◆ Data shown
"""
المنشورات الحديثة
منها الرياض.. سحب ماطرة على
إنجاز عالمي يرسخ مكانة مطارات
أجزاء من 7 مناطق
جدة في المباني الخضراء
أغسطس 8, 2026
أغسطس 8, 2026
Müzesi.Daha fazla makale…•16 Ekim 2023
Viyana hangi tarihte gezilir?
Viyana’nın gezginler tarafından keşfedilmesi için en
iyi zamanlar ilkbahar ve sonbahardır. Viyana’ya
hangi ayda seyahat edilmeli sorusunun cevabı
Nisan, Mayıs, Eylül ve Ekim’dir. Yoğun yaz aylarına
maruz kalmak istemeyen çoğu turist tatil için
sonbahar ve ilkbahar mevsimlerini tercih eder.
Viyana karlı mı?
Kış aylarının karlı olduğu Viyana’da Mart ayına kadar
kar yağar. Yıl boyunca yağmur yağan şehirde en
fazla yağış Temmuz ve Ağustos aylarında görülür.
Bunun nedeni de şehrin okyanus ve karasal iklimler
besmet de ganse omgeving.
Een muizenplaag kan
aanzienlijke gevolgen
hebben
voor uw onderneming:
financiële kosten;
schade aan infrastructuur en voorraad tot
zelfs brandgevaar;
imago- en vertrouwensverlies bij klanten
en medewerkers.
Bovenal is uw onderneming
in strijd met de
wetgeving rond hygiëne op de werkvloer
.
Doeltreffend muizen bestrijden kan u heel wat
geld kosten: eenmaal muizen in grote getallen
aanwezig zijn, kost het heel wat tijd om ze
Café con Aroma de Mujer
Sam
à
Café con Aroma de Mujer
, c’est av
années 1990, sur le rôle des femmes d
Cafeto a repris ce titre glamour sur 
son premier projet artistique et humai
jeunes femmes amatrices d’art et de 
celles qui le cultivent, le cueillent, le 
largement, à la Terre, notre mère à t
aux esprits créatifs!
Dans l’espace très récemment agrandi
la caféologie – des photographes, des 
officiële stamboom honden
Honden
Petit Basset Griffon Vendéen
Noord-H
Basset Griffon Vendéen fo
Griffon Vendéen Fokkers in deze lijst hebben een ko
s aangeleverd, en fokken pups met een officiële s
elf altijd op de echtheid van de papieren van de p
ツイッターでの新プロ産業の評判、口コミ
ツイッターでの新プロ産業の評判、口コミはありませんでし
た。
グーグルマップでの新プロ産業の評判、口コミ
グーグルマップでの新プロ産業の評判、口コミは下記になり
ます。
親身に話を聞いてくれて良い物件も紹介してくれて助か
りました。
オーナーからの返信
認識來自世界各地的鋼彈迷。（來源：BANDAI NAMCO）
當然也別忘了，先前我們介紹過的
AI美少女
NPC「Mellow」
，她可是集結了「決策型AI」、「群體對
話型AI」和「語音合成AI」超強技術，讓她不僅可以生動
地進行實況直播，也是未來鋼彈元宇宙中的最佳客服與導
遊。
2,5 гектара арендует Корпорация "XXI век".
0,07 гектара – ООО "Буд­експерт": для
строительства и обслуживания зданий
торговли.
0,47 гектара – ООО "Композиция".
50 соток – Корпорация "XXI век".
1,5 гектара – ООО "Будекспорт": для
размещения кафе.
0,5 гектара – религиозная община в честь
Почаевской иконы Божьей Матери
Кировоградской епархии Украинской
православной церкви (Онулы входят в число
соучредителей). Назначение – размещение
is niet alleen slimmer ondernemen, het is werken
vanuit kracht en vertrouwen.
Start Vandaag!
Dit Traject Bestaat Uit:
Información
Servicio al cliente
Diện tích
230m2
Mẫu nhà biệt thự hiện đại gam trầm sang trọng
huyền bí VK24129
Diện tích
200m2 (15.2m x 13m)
"""
What lines above mention "officiële"? Copy each one.

officiële stamboom honden
s aangeleverd, en fokken pups met een officiële s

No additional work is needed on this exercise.